§ **What you have to do**: Every line below from the one containing "Machine de film soufflé par PP" through the one containing "(@AJENGLISH)" must be transcribed exactly. Omit all lines outside that stretch.

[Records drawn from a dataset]
★ ★ ★ ★ ★
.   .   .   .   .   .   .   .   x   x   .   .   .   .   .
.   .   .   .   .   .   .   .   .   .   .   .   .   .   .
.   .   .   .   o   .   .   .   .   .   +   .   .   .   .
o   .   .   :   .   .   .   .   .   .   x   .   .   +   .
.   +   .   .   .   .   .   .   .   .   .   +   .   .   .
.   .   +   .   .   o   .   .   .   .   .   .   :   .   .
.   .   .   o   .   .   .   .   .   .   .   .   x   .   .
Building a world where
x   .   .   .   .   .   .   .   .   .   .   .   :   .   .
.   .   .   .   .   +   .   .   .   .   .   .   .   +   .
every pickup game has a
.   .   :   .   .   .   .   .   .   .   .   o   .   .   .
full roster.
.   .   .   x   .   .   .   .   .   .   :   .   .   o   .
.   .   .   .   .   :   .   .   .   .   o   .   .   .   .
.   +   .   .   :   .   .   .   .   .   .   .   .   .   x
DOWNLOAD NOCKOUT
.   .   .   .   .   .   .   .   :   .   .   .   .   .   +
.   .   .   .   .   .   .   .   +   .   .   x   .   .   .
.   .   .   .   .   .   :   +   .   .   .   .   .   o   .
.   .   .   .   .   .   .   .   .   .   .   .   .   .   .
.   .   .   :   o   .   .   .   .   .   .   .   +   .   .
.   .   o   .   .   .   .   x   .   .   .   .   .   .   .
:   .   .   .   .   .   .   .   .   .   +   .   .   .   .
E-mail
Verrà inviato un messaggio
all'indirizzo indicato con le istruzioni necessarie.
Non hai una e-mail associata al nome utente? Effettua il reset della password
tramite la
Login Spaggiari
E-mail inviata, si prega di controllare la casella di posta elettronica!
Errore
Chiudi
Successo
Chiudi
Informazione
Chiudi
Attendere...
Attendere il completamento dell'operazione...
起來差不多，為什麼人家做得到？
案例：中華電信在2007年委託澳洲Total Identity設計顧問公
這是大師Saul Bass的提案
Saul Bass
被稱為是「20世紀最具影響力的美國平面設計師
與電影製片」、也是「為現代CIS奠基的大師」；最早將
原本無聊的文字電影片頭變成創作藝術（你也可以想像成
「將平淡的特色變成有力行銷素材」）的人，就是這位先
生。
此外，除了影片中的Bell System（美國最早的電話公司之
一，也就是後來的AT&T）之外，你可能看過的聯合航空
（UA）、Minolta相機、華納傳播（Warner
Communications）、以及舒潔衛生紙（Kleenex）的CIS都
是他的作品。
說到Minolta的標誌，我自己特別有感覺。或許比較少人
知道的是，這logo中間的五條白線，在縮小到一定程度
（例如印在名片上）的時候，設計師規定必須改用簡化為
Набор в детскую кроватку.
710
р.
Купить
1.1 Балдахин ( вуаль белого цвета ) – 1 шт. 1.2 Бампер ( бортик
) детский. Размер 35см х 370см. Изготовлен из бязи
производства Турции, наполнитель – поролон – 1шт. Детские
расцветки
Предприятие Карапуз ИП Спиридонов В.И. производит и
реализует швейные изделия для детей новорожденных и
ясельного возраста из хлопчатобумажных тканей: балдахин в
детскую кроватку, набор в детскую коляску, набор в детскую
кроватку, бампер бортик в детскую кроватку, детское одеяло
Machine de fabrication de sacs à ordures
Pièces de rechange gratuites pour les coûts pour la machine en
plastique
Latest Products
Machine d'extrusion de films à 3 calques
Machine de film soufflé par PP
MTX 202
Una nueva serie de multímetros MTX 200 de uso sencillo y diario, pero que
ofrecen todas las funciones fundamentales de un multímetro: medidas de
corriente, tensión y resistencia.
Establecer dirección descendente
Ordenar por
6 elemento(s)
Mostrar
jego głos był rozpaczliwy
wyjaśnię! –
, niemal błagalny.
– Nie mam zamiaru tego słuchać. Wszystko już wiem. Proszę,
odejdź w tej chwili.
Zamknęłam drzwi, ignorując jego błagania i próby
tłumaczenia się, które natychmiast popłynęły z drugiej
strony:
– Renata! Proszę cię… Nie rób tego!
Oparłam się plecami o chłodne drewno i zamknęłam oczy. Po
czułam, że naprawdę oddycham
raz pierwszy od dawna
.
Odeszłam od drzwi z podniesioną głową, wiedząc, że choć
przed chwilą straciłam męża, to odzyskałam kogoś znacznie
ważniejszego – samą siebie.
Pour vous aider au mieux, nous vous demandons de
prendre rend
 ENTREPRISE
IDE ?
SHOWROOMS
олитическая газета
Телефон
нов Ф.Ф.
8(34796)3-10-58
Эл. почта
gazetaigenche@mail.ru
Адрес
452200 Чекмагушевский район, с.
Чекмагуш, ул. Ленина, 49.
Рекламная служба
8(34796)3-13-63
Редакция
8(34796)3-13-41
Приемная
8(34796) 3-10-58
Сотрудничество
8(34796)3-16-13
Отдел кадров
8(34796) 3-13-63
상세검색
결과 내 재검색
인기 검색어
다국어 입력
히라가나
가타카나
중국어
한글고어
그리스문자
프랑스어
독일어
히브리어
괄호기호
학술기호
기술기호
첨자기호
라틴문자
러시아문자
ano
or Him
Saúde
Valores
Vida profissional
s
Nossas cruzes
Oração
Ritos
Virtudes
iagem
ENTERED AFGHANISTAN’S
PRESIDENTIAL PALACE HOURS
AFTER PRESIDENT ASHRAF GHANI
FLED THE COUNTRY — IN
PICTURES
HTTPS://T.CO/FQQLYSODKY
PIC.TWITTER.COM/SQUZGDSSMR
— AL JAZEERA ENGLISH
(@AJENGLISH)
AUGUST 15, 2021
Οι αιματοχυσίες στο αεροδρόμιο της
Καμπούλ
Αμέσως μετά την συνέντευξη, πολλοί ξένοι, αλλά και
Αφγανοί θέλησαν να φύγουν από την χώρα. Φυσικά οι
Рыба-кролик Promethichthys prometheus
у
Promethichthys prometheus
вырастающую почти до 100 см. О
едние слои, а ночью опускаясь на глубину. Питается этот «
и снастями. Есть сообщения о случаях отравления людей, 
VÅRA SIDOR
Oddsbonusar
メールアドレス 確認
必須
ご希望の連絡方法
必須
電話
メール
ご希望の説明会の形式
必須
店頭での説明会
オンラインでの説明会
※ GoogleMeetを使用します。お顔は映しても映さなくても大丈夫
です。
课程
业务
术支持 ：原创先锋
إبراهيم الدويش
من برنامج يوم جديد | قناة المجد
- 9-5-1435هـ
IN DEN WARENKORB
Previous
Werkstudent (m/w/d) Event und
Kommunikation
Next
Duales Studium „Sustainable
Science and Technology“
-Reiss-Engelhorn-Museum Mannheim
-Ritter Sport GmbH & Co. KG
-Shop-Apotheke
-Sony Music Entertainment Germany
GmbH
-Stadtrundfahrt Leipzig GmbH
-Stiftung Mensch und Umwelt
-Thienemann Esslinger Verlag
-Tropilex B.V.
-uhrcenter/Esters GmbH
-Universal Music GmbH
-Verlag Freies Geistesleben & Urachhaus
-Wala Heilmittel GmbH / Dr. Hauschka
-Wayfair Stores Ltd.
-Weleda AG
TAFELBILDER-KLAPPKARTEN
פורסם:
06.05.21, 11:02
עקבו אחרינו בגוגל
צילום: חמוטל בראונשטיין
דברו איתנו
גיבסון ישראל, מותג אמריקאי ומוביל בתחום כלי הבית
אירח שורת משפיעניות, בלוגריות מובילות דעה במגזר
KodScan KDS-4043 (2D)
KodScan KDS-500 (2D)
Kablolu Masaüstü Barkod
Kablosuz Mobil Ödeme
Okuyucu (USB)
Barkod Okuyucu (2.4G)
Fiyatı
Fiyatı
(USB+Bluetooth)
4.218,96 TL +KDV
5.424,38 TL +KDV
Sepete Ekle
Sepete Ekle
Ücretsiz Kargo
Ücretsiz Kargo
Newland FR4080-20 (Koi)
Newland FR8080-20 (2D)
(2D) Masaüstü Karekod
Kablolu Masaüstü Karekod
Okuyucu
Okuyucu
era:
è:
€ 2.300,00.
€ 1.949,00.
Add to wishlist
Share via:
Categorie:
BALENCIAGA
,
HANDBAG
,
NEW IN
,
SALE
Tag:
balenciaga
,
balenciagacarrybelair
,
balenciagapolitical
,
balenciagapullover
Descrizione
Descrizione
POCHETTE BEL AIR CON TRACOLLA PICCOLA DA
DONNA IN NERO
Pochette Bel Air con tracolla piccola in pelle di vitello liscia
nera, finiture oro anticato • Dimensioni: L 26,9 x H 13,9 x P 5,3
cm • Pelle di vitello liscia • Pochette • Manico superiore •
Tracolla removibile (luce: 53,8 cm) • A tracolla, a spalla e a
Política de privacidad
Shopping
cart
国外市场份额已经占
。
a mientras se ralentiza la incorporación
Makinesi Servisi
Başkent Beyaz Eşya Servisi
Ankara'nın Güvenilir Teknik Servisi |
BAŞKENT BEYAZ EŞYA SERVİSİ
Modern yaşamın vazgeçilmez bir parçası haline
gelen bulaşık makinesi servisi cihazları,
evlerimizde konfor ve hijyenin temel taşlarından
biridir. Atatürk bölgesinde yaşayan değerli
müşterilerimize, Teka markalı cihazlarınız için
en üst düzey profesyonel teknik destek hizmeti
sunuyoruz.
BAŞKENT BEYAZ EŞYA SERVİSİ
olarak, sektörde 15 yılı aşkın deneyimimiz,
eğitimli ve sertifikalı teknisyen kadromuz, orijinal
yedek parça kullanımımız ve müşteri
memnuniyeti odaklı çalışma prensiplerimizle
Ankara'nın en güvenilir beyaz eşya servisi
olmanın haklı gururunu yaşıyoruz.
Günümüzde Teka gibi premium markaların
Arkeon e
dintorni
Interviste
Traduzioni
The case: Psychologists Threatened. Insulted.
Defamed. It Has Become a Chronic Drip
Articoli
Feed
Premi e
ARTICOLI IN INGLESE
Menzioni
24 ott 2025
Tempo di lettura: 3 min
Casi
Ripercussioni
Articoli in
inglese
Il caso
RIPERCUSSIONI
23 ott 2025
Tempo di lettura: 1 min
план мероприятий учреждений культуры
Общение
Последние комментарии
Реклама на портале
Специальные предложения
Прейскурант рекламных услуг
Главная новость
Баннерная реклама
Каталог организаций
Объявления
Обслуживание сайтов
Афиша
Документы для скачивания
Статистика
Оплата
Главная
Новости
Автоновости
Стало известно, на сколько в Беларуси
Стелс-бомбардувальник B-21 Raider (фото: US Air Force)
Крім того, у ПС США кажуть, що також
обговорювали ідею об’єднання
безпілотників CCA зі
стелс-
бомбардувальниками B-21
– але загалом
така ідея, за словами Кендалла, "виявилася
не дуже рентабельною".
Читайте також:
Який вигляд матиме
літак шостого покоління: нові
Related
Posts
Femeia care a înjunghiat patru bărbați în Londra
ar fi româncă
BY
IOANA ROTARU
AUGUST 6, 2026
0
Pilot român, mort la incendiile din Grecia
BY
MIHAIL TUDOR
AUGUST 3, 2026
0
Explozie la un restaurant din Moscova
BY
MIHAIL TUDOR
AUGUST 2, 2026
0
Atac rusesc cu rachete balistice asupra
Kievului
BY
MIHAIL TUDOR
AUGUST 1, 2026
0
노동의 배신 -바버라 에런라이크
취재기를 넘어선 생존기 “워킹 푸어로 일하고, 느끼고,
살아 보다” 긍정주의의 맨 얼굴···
★ ★ ★ ★ ★
§ **Exercise answer**:
Machine de film soufflé par PP
MTX 202
Una nueva serie de multímetros MTX 200 de uso sencillo y diario, pero que
ofrecen todas las funciones fundamentales de un multímetro: medidas de
corriente, tensión y resistencia.
Establecer dirección descendente
Ordenar por
6 elemento(s)
Mostrar
jego głos był rozpaczliwy
wyjaśnię! –
, niemal błagalny.
– Nie mam zamiaru tego słuchać. Wszystko już wiem. Proszę,
odejdź w tej chwili.
Zamknęłam drzwi, ignorując jego błagania i próby
tłumaczenia się, które natychmiast popłynęły z drugiej
strony:
– Renata! Proszę cię… Nie rób tego!
Oparłam się plecami o chłodne drewno i zamknęłam oczy. Po
czułam, że naprawdę oddycham
raz pierwszy od dawna
.
Odeszłam od drzwi z podniesioną głową, wiedząc, że choć
przed chwilą straciłam męża, to odzyskałam kogoś znacznie
ważniejszego – samą siebie.
Pour vous aider au mieux, nous vous demandons de
prendre rend
 ENTREPRISE
IDE ?
SHOWROOMS
олитическая газета
Телефон
нов Ф.Ф.
8(34796)3-10-58
Эл. почта
gazetaigenche@mail.ru
Адрес
452200 Чекмагушевский район, с.
Чекмагуш, ул. Ленина, 49.
Рекламная служба
8(34796)3-13-63
Редакция
8(34796)3-13-41
Приемная
8(34796) 3-10-58
Сотрудничество
8(34796)3-16-13
Отдел кадров
8(34796) 3-13-63
상세검색
결과 내 재검색
인기 검색어
다국어 입력
히라가나
가타카나
중국어
한글고어
그리스문자
프랑스어
독일어
히브리어
괄호기호
학술기호
기술기호
첨자기호
라틴문자
러시아문자
ano
or Him
Saúde
Valores
Vida profissional
s
Nossas cruzes
Oração
Ritos
Virtudes
iagem
ENTERED AFGHANISTAN’S
PRESIDENTIAL PALACE HOURS
AFTER PRESIDENT ASHRAF GHANI
FLED THE COUNTRY — IN
PICTURES
HTTPS://T.CO/FQQLYSODKY
PIC.TWITTER.COM/SQUZGDSSMR
— AL JAZEERA ENGLISH
(@AJENGLISH)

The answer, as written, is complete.